Max H comments on ARC Evals new report: Evaluating Language-Model Agents on Realistic Autonomous Tasks

Max H 18 Aug 2023 3:34 UTC
LW: 4 AF: 1
0
AF
Could the methods here be used to evaluate humans as well as LLMs? That might provide an interesting way to compare and quantify LLM capabilities relative to human intelligence.
In other words: instead of an LLM generating the completions returned by the API in figure 2, what if it were a human programmer receiving the prompts and returning a response, while holding the rest of the setup and scaffolding constant?
Would they be able to complete all the tasks, and how long would it take? How much does it matter if they have access to reference material, the internet, or other tools that they can use when generating a response?
Note that the setup here seems pretty favorable to LLMs: the scaffolding and interaction model make it natural for the LLM to interact with various APIs and tools, but usually not in the way that a human would (e.g. interfacing with the web using a text-based browser by specifying element IDs). However, I suspect that an average human programmer could still complete most or all of the tasks under these conditions, given enough time.
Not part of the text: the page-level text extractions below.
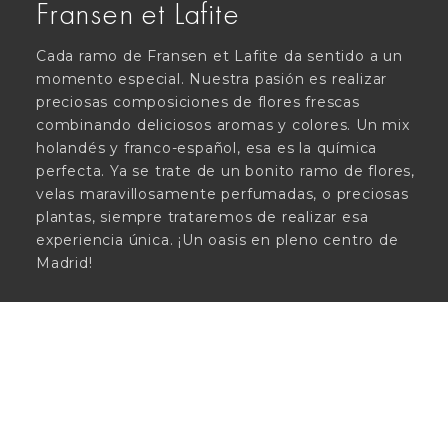
Fransen et Lafite
Cada ramo de Fransen et Lafite da sentido a un
momento especial. Nuestra pasión es realizar
preciosas composiciones de flores frescas
combinando deliciosos aromas y colores. Un mix
holandés y franco-español, esa es la química
perfecta. Ya se trate de un bonito ramo de flores,
velas maravillosamente perfumadas, o preciosas
plantas, siempre trataremos de realizar esa
experiencia única. ¡Un oasis en pleno centro de
Madrid!
© FRANSEN ET LAFITE, 2025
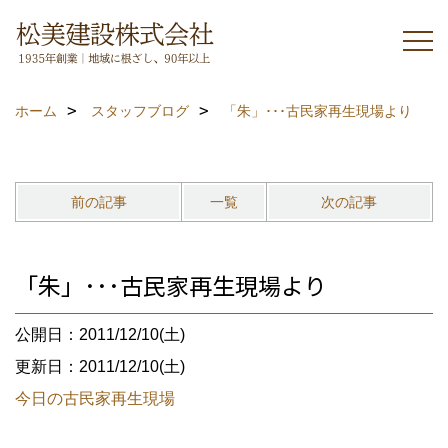
ホーム
スタッフブログ
「朱」･･･古民家再生現場より
前の記事
一覧
次の記事
「朱」･･･古民家再生現場より
公開日：2011/12/10(土)
更新日：2011/12/10(土)
今日の古民家再生現場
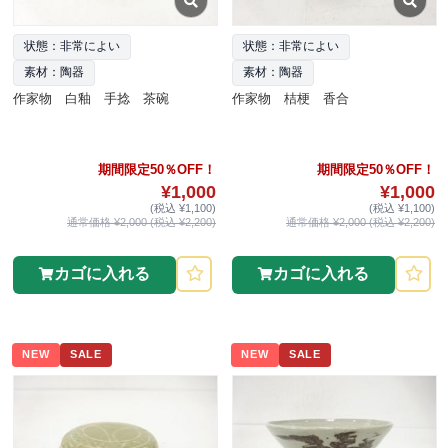
状態：非常によい
状態：非常によい
素材：陶器
素材：陶器
作家物 白釉 手捻 茶碗
作家物 桔梗 香合
期間限定50％OFF！
期間限定50％OFF！
¥1,000
¥1,000
(税込 ¥1,100)
(税込 ¥1,100)
通常価格 ¥2,000 (税込 ¥2,200)
通常価格 ¥2,000 (税込 ¥2,200)
カゴに入れる
カゴに入れる
NEW
SALE
NEW
SALE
And if that is the case, I would say that’s a pretty good way of demonstrating that current LLMs are still far below human-level in an important sense, even if there are certain tasks where they can already outperform humans (e.g. summarizing / generating / transforming certain kinds of prose extremely quickly). Conversely, if someone can come up with a bunch of real-world tasks like this that current or future LLMs can complete but a human can’t (in reasonable amounts of time), that would be a pretty good demonstration that LLMs are starting to achieve or exceed “human-level” intelligence in ways that matter.
I’m interested in these questions mainly because there are many alignment proposals and plans which rely on “human-level” AI in some form, without specifying exactly what that means. My own view is that human-level intelligence is inherently unsafe, and also too wide of a target to be useful as a concept in alignment plans. But having a more quantitative and objective definition of “human-level” that allows for straightforward and meaningful comparisons with actual current and future AI systems seems like it would be very useful in governance and policy discussions more broadly.